Second World War veteran.

Born: August 19, 1922; Died: April 16, 2014.

ALEC Sutherland, who has died aged 91, was a Second World War air veteran who went on to become a highly respected swimming coach and successful mountaineer. An avid sportsman, he maintained a remarkable standard of fitness well into old age and was still swimming in senior competition when he was well into his eighties.

Mr Sutherland served with distinction in RAF Bomber Command during the latter half of the war. A wireless operator, he flew missions across Europe on board Vickers Wellington and Avro Lancasters.

On one occasion, his aircraft flew over the top of Mont Blanc, the highest mountain in the Alps. As he gazed out over its snow-capped peak, he swore to himself that if he survived the war he would return one day and climb to the summit.

In 1947, he did. He and a friend, Ian Mackenzie, motor-cycled from the Highlands to Chamonix in France and scaled the 15,781ft mountain.

From an early age, Mr Sutherland had been a keen swimmer and, later, a water polo player. He was also a much in-demand swimming coach who helped train youngsters many of whom went on to become successful in the sport. These included Scottish internationalists Eddie Riach and Myles Mackintosh.

Alexander Ross Sutherland was born in Inverness, the first of three children to William and Jessie Sutherland. His father was chief clerk at the city's railway station.

He was educated at Merkinch Primary School and then Inverness Technical School. Leaving school at 14, he worked for three years in a variety of jobs until finally settling as an assistant librarian with Inverness County Library. Having just passed his driving test, he was given the task of delivering books to the country's school libraries. The experience helped him develop a lifelong passion for reading.

His interest in swimming developed in childhood through his uncle, a considerable swimmer and football player.

As a young teenager, Alec was a founding member of the LMS (London, Midland and Scottish Railway) Swimming Club, set up when the town's new baths opened in 1937. Indeed, he swam in the pool's first competitive event: a children's balloon race.

In 1941, aged 18, he also helped to establish 161 Squadron (Inverness) of the Air Training Corps. By then, of course, Britain was in the midst of war and the RAF was keen to secure new recruits.

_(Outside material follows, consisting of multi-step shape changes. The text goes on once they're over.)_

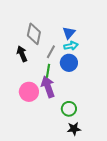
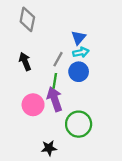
gray diamond: (34, 34) -> (27, 19), moved
green circle: (69, 109) -> (79, 124), size x1.5
black star: (74, 129) -> (49, 148), moved

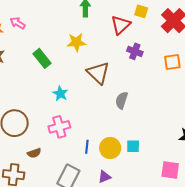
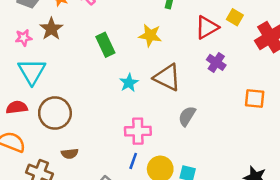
orange square: (172, 62) -> (255, 98), moved
brown triangle: (98, 73) -> (167, 77), turned -30
cyan star: (60, 94) -> (129, 83), moved
pink cross: (59, 127) -> (138, 131), moved

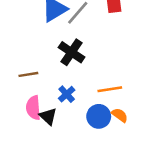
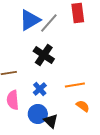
black triangle: (48, 116) -> (51, 121), moved
blue circle: (99, 116) -> (38, 114), moved

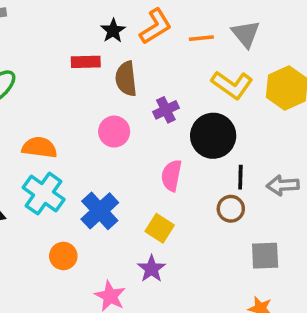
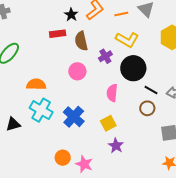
yellow L-shape: (232, 85) -> (127, 40), moved
black line: (240, 177) -> (151, 90), turned -56
yellow square: (160, 228) -> (108, 123), turned 35
orange circle: (63, 256) -> (63, 158), moved
purple star: (151, 269) -> (116, 146), moved

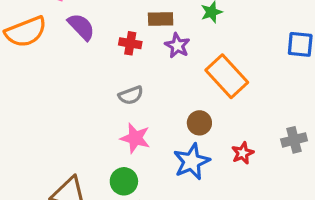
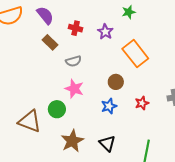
brown rectangle: (161, 19) -> (50, 42), moved, turned 42
blue star: (192, 162) -> (109, 106), size x0.7
green circle: (124, 181) -> (57, 109), moved

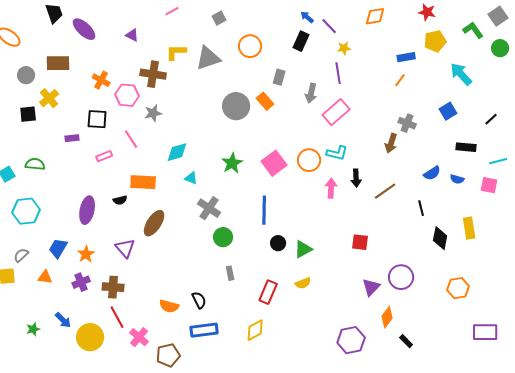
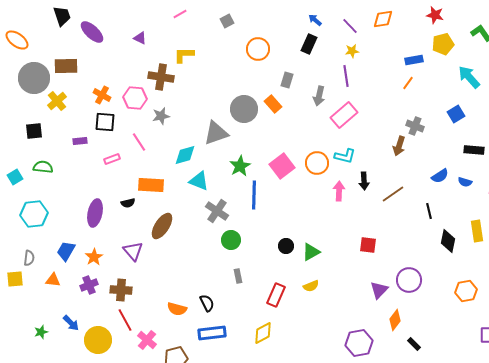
purple line: (329, 26) -> (350, 26), moved
gray triangle: (208, 58) -> (216, 133), moved
gray circle: (26, 75) -> (34, 78), size x1.8
orange cross: (101, 80) -> (102, 95), moved
black square: (28, 114) -> (34, 131), moved
cyan triangle: (191, 178) -> (199, 181), size x1.5
blue line: (264, 210) -> (254, 195), moved
gray semicircle: (21, 255) -> (29, 258), turned 140

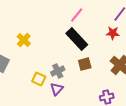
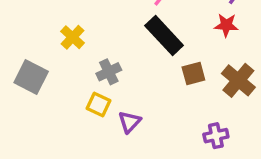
brown square: (85, 64) -> (193, 73), moved
gray cross: (58, 71) -> (109, 72), moved

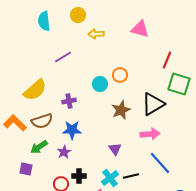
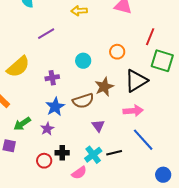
orange circle: (120, 75) -> (117, 52), moved
brown semicircle: (42, 121) -> (83, 101), moved
blue star: (72, 130) -> (55, 107), turned -30

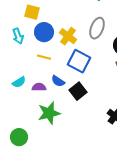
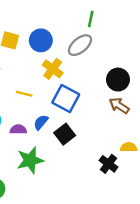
gray ellipse: (97, 28) -> (80, 45), moved, turned 30
blue circle: (44, 32) -> (41, 40), moved
blue semicircle: (58, 81) -> (41, 122), turned 96

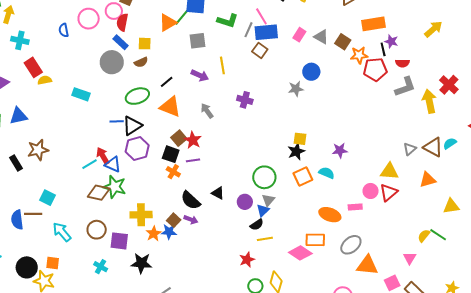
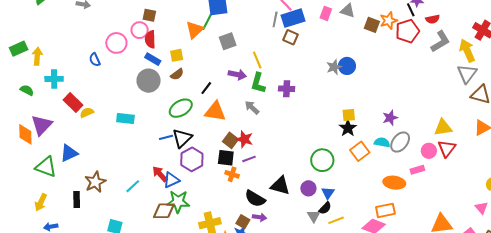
green L-shape: (228, 21) -> (258, 83), moved, turned 100
brown square: (343, 42) -> (372, 25), moved
blue circle: (311, 72) -> (347, 66), moved
gray triangle: (410, 149) -> (467, 74), moved, size x1.5
black rectangle: (16, 163) -> (77, 200), turned 42
cyan line: (90, 164) -> (133, 186), moved
blue triangle: (113, 164) -> (171, 180), turned -36
black triangle: (218, 193) -> (280, 186), size x1.5
gray triangle: (268, 200) -> (314, 216), moved
gray ellipse: (351, 245) -> (400, 142), moved

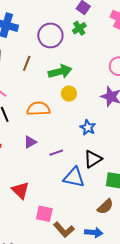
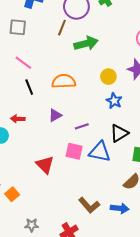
brown line: (27, 63) -> (62, 28), moved
yellow circle: (69, 94) -> (108, 77), moved
pink square: (44, 214) -> (74, 151), moved

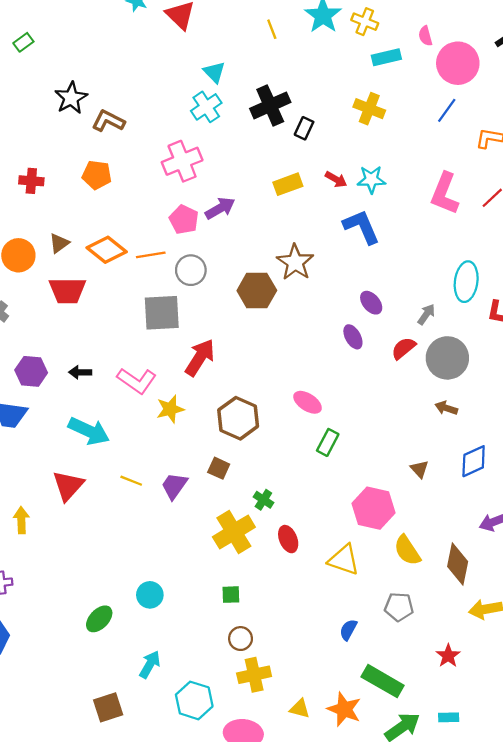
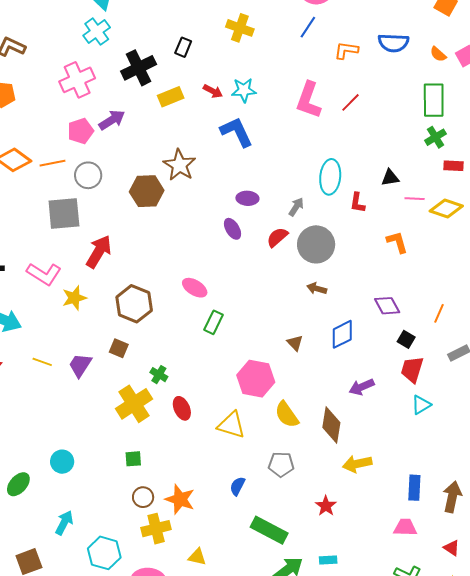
black cross: (270, 105) -> (139, 68), moved
pink pentagon: (184, 220) -> (81, 131), turned 30
purple ellipse: (371, 303) -> (247, 198), turned -45
orange star: (344, 709) -> (180, 499), moved

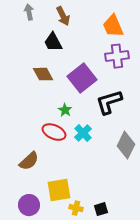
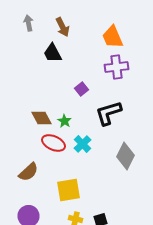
brown diamond: (43, 74) -> (42, 118), moved
purple square: (82, 78) -> (82, 89), size x0.5
yellow square: (59, 190) -> (68, 190), moved

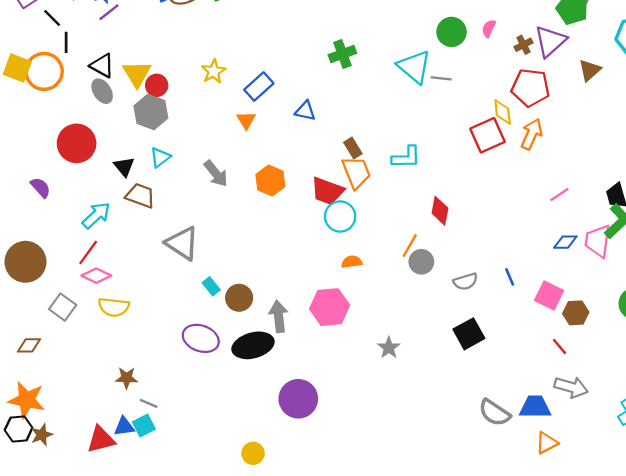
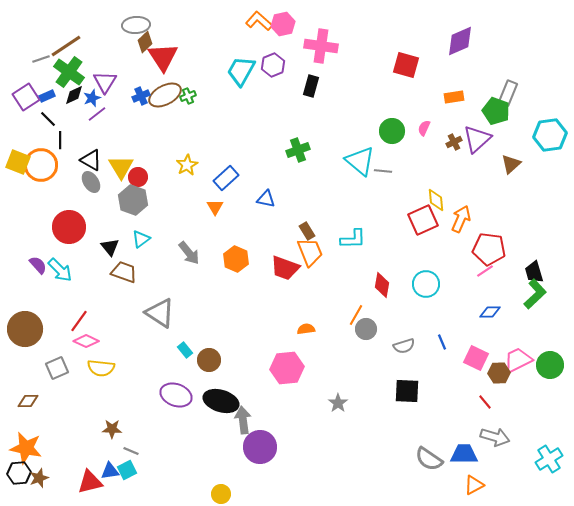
red pentagon: (530, 88) -> (489, 249), moved
cyan arrow: (96, 215) -> (60, 270), moved, turned 88
cyan circle: (340, 217) -> (426, 284), moved
pink trapezoid: (598, 241) -> (518, 360), moved, turned 56
gray square: (63, 307) -> (57, 368), turned 30
gray arrow: (279, 316) -> (243, 420), moved
black square: (469, 334) -> (407, 391), turned 32
black ellipse: (253, 345) -> (221, 401), turned 32

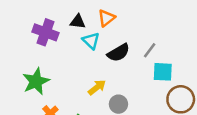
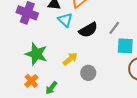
green star: (36, 81) -> (36, 54), moved, turned -30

Thus, the ATC unit was awash with professional instructors and the youngsters gained plenty of flying experience aboard training aircraft at nearby RAF bases.

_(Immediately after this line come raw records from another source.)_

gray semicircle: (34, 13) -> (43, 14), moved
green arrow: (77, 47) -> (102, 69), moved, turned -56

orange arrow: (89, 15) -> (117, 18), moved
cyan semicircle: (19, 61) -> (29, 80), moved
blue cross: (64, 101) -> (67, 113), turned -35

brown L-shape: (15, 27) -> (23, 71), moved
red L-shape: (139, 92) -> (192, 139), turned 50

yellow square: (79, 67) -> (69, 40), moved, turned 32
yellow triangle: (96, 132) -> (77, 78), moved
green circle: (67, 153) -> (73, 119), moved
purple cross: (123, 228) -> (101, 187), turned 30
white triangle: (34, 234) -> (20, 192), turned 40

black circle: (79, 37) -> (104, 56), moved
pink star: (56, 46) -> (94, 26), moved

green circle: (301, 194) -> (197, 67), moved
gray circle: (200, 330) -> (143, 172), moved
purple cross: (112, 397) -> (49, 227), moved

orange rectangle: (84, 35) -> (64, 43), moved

Mr Sutherland enlisted in the RAF and, after basic training, was selected for aircrew. Unable to qualify for pilot training because his sight had been below average as a result of mild snow blindness which he had contracted while mountaineering, he became a wireless operator and completed his specialist training in Canada.

In November,1944, he was serving on Avro Ansons reconnaissance aircraft with Coastal Command. Then in March 1945 he switched to Bomber Command, flying in Wellington and Lancaster bombers.

After the war, Mr Sutherland helped ferry surplus aircraft to scrapyards all over the UK, making his last flight before demob in June 1946.

He returned to Inverness and resumed his job with the library service.

He also began coaching swimming again and took up water polo, a game he played competitively for 15 years.

His other great love was mountaineering and in 1950 he was a founding member of Inverness Mountaineering Club. He developed a vast knowledge of the majestic Highland peaks, scaling the heights of the Cullins, the Cairngorms and Glen Affric.

On one occasion, he and a friend were caught in a 1000ft avalanche in the Cairngorms. Discovering that he had lost his ice axe - a treasured possession which he had used in his ascent of Mont Blanc - Mr Sutherland insisted on going down the crevasse to retrieve it.

He considered one of his greatest honours to have been the custodianship of the remote bothy at Shenevall at the foot of An Tealach, describing it as the most beautiful house in Britain.

Mr Sutherland met his wife, Rhoda Milne, at a dance in the Inverness Caledonian Hotel Ballroom in 1951. They married in 1952 and had two sons.

After local government re-organisation in the mid 1970s, he left the library and transferred to Inverness District Housing Department from where he retired in 1987.

Over the years, he received many awards. Among these were the Inverness Sports Personality (Senior) Award for services to swimming (1989) and BBC Scotland Sports Personality of the Year's Unsung Hero Award (2007). Inverness Leisure also named its executive room in his honour.

In 2009, he was awarded an MBE for services to swimming which was presented to him by the Queen at Holyrood Palace.

Until his health started to decline in recent years, Mr Sutherland was still taking part in swimming masters competitions.

He is survived by his wife Rhoda, sons Graham and Lawrence and grandchildren Lauren and Fraser.